Instructions to follow: Even where a record seems odd, copy it exactly as it appears below.

-------- Listed entries --------

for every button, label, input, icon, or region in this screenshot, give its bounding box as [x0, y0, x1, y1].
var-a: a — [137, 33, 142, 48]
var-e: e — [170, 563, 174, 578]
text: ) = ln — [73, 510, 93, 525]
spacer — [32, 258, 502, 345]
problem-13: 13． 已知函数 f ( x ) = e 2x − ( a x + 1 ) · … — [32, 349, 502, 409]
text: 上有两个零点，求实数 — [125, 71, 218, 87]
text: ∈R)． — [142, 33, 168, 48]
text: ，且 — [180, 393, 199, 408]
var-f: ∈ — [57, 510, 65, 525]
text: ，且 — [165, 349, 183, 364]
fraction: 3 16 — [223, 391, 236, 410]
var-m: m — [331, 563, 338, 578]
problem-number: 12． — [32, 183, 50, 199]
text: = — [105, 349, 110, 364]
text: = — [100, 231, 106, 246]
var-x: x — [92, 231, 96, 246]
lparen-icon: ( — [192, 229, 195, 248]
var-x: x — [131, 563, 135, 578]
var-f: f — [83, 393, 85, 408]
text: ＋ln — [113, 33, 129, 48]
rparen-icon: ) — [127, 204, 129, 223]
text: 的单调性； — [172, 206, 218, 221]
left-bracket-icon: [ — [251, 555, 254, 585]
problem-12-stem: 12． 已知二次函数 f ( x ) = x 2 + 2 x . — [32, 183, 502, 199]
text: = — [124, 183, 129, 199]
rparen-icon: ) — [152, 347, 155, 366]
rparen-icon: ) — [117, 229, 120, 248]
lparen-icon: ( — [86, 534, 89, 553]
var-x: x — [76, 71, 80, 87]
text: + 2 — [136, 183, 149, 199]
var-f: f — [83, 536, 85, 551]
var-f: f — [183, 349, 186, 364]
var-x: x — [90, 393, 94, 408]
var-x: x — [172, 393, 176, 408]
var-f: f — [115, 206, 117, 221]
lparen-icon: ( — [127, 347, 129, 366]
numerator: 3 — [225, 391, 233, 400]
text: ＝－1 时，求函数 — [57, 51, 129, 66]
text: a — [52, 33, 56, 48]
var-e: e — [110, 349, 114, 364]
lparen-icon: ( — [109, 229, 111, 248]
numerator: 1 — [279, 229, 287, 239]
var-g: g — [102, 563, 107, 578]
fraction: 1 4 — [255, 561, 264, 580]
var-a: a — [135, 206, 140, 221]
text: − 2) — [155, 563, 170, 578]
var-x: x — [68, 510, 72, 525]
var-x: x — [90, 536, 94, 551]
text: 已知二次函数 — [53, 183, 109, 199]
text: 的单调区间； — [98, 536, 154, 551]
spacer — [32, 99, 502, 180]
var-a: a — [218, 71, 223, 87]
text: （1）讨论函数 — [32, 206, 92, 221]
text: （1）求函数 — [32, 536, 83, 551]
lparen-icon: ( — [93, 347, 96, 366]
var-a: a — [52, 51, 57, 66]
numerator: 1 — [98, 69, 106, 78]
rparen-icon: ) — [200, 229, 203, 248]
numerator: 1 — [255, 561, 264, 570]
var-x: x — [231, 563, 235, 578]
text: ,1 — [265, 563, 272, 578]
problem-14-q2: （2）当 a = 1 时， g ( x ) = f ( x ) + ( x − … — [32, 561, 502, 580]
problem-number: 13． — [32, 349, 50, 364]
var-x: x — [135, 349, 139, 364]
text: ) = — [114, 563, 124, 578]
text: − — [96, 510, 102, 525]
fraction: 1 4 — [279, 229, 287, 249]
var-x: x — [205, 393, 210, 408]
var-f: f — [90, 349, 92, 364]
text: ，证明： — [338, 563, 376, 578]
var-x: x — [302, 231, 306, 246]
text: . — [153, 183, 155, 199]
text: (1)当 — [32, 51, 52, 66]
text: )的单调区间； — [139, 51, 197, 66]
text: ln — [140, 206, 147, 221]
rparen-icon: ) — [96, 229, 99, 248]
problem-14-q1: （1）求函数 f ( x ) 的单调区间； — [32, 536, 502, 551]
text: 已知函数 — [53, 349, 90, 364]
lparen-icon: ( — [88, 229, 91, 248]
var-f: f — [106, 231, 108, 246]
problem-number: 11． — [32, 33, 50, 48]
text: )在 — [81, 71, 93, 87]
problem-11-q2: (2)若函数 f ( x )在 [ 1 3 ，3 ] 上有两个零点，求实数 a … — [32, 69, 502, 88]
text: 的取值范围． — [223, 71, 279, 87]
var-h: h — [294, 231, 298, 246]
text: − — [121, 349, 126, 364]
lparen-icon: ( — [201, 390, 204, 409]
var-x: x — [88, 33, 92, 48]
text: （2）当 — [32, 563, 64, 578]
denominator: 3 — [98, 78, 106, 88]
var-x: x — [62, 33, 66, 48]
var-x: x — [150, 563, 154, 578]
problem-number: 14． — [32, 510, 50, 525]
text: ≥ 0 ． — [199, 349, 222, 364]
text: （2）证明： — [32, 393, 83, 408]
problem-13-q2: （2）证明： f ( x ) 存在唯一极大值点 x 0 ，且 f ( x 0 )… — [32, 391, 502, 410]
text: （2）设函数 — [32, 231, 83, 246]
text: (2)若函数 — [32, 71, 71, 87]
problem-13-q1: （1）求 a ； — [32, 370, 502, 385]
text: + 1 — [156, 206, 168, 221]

--------

Result:
for every button, label, input, icon, or region in this screenshot, give its bounding box as [x0, y0, x1, y1].
var-a: a — [137, 33, 142, 48]
var-e: e — [170, 563, 174, 578]
text: ) = ln — [73, 510, 93, 525]
spacer — [32, 258, 502, 345]
problem-13: 13． 已知函数 f ( x ) = e 2x − ( a x + 1 ) · … — [32, 349, 502, 409]
text: 上有两个零点，求实数 — [125, 71, 218, 87]
text: ∈R)． — [142, 33, 168, 48]
text: ，且 — [180, 393, 199, 408]
var-f: ∈ — [57, 510, 65, 525]
text: ，且 — [165, 349, 183, 364]
fraction: 3 16 — [223, 391, 236, 410]
var-m: m — [331, 563, 338, 578]
problem-number: 12． — [32, 183, 50, 199]
text: = — [105, 349, 110, 364]
text: = — [100, 231, 106, 246]
var-x: x — [92, 231, 96, 246]
lparen-icon: ( — [192, 229, 195, 248]
var-x: x — [131, 563, 135, 578]
var-f: f — [83, 393, 85, 408]
text: ＋ln — [113, 33, 129, 48]
rparen-icon: ) — [127, 204, 129, 223]
text: 的单调性； — [172, 206, 218, 221]
left-bracket-icon: [ — [251, 555, 254, 585]
problem-12-stem: 12． 已知二次函数 f ( x ) = x 2 + 2 x . — [32, 183, 502, 199]
text: = — [124, 183, 129, 199]
rparen-icon: ) — [152, 347, 155, 366]
rparen-icon: ) — [117, 229, 120, 248]
lparen-icon: ( — [86, 534, 89, 553]
var-x: x — [76, 71, 80, 87]
text: + 2 — [136, 183, 149, 199]
var-f: f — [83, 536, 85, 551]
var-f: f — [183, 349, 186, 364]
var-x: x — [90, 393, 94, 408]
var-x: x — [172, 393, 176, 408]
var-f: f — [115, 206, 117, 221]
lparen-icon: ( — [127, 347, 129, 366]
numerator: 3 — [225, 391, 233, 400]
text: ＝－1 时，求函数 — [57, 51, 129, 66]
text: a — [52, 33, 56, 48]
var-e: e — [110, 349, 114, 364]
lparen-icon: ( — [109, 229, 111, 248]
numerator: 1 — [279, 229, 287, 239]
var-g: g — [102, 563, 107, 578]
fraction: 1 4 — [255, 561, 264, 580]
var-a: a — [135, 206, 140, 221]
text: − 2) — [155, 563, 170, 578]
var-x: x — [68, 510, 72, 525]
var-x: x — [90, 536, 94, 551]
text: 已知二次函数 — [53, 183, 109, 199]
text: 的单调区间； — [98, 536, 154, 551]
spacer — [32, 99, 502, 180]
var-a: a — [218, 71, 223, 87]
text: （1）讨论函数 — [32, 206, 92, 221]
text: （1）求函数 — [32, 536, 83, 551]
lparen-icon: ( — [93, 347, 96, 366]
var-a: a — [52, 51, 57, 66]
numerator: 1 — [98, 69, 106, 78]
rparen-icon: ) — [200, 229, 203, 248]
numerator: 1 — [255, 561, 264, 570]
var-x: x — [231, 563, 235, 578]
text: ,1 — [265, 563, 272, 578]
problem-14-q2: （2）当 a = 1 时， g ( x ) = f ( x ) + ( x − … — [32, 561, 502, 580]
problem-number: 13． — [32, 349, 50, 364]
var-x: x — [135, 349, 139, 364]
text: ) = — [114, 563, 124, 578]
text: − — [96, 510, 102, 525]
fraction: 1 4 — [279, 229, 287, 249]
var-x: x — [205, 393, 210, 408]
var-f: f — [90, 349, 92, 364]
text: ，证明： — [338, 563, 376, 578]
var-x: x — [302, 231, 306, 246]
text: . — [153, 183, 155, 199]
text: (1)当 — [32, 51, 52, 66]
text: )的单调区间； — [139, 51, 197, 66]
text: ln — [140, 206, 147, 221]
rparen-icon: ) — [96, 229, 99, 248]
problem-14-q1: （1）求函数 f ( x ) 的单调区间； — [32, 536, 502, 551]
text: 已知函数 — [53, 349, 90, 364]
lparen-icon: ( — [88, 229, 91, 248]
var-f: f — [106, 231, 108, 246]
problem-number: 11． — [32, 33, 50, 48]
text: )在 — [81, 71, 93, 87]
problem-11-q2: (2)若函数 f ( x )在 [ 1 3 ，3 ] 上有两个零点，求实数 a … — [32, 69, 502, 88]
text: 的取值范围． — [223, 71, 279, 87]
var-h: h — [294, 231, 298, 246]
text: − — [121, 349, 126, 364]
lparen-icon: ( — [201, 390, 204, 409]
var-x: x — [88, 33, 92, 48]
text: （2）当 — [32, 563, 64, 578]
denominator: 3 — [98, 78, 106, 88]
var-x: x — [62, 33, 66, 48]
var-x: x — [150, 563, 154, 578]
problem-number: 14． — [32, 510, 50, 525]
text: ≥ 0 ． — [199, 349, 222, 364]
text: （2）证明： — [32, 393, 83, 408]
problem-13-q2: （2）证明： f ( x ) 存在唯一极大值点 x 0 ，且 f ( x 0 )… — [32, 391, 502, 410]
text: （2）设函数 — [32, 231, 83, 246]
text: (2)若函数 — [32, 71, 71, 87]
problem-13-q1: （1）求 a ； — [32, 370, 502, 385]
text: + 1 — [156, 206, 168, 221]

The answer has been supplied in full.